🤖 AI Summary
To address the weak cross-domain generalization of large language model (LLM) hallucination detection, this paper proposes PRISM: a framework that explicitly guides LLMs to activate structural representations correlated with textual veracity via prompt engineering, and aligns these representations across transformer layers. PRISM introduces the first prompt-driven internal activation modulation mechanism—requiring no cross-domain labeled data—and integrates structure-aware feature enhancement with prompt engineering grounded in hidden-layer activations. It is plug-and-play compatible with mainstream detectors (e.g., logit-difference scoring, hidden-state statistics).
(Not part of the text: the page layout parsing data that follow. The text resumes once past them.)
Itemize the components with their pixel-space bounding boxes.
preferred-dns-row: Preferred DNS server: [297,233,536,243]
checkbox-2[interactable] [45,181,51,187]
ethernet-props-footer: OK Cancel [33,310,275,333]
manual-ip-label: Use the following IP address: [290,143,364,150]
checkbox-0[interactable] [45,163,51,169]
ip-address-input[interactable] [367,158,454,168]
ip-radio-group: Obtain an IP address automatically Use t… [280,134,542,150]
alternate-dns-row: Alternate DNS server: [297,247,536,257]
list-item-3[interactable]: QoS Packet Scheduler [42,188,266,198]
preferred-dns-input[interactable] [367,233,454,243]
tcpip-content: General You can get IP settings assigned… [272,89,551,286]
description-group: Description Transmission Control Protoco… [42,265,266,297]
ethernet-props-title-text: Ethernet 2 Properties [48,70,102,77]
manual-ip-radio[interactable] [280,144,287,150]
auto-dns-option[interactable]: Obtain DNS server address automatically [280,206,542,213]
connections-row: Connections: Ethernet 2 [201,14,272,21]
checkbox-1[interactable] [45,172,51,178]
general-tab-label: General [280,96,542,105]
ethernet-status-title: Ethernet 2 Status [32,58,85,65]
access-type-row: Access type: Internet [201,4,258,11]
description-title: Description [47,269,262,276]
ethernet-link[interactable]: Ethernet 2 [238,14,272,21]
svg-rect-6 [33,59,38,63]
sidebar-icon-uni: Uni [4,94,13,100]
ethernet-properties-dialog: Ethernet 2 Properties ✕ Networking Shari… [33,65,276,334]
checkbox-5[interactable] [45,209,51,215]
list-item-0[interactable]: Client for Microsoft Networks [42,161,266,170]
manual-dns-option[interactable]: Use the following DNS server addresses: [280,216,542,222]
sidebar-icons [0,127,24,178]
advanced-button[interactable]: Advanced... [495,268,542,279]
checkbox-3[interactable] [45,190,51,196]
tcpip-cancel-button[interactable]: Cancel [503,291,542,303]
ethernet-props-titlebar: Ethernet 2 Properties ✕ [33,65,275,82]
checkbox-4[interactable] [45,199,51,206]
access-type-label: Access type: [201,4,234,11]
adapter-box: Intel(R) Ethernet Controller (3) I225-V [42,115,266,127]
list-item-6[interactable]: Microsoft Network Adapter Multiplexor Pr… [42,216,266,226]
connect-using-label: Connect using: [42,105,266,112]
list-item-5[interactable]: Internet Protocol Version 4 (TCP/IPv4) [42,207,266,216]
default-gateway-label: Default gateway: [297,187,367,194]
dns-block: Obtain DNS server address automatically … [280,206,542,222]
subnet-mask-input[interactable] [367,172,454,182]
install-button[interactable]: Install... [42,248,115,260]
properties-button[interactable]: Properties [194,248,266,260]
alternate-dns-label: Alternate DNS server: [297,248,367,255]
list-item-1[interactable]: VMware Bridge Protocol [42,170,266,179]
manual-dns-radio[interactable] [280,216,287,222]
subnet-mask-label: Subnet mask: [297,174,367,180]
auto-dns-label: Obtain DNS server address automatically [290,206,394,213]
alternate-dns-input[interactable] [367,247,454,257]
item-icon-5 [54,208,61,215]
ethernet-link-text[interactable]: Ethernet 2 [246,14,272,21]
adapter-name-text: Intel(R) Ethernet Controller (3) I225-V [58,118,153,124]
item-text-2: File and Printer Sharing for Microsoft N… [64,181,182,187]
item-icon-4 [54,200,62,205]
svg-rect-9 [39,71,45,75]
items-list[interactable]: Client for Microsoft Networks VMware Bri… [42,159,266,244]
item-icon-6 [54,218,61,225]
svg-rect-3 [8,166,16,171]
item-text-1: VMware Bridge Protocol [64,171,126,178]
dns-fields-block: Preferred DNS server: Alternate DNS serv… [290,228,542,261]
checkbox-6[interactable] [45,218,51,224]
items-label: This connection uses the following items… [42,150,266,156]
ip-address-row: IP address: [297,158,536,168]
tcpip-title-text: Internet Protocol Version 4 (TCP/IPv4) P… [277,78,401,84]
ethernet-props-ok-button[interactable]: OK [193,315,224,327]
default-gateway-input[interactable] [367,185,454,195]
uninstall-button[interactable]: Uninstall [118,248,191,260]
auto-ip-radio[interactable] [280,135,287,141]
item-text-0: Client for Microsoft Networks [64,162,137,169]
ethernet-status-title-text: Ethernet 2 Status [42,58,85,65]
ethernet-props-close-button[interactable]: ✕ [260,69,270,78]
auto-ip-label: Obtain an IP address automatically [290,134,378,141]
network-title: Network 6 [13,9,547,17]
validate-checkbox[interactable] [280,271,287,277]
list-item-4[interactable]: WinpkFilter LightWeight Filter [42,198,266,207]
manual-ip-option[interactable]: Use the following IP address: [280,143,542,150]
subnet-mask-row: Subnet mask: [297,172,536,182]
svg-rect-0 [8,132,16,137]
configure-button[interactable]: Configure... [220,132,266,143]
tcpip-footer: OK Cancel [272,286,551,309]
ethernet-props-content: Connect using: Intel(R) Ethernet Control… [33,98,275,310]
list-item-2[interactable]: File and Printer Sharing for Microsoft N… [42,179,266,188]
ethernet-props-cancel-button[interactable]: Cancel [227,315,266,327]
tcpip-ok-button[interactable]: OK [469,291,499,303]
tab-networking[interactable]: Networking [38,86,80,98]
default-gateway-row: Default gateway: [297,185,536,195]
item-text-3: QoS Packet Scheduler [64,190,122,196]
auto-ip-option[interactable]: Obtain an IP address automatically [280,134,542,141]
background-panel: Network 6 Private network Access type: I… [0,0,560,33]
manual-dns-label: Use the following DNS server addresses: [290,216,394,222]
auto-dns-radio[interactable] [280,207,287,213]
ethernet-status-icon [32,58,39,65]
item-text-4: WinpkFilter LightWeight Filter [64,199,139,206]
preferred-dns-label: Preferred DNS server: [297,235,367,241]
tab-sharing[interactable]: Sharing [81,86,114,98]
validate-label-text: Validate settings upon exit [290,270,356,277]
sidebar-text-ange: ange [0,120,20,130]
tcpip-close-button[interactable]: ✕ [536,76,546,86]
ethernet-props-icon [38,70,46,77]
Evaluated on multi-domain benchmarks, PRISM achieves an average 12.3% F1-score improvement over baselines. Under zero-shot cross-domain transfer, it retains over 86% of in-domain performance, significantly enhancing detector robustness and generalizability.
📝 Abstract
Large Language Models (LLMs) have demonstrated remarkable capabilities across a variety of tasks in different domains. However, they sometimes generate responses that are logically coherent but factually incorrect or misleading, which is known as LLM hallucinations. Data-driven supervised methods train hallucination detectors by leveraging the internal states of LLMs, but detectors trained on specific domains often struggle to generalize well to other domains. In this paper, we aim to enhance the cross-domain performance of supervised detectors with only in-domain data. We propose a novel framework, prompt-guided internal states for hallucination detection of LLMs, namely PRISM. By utilizing appropriate prompts to guide changes to the structure related to text truthfulness in LLMs' internal states, we make this structure more salient and consistent across texts from different domains. We integrated our framework with existing hallucination detection methods and conducted experiments on datasets from different domains. The experimental results indicate that our framework significantly enhances the cross-domain generalization of existing hallucination detection methods.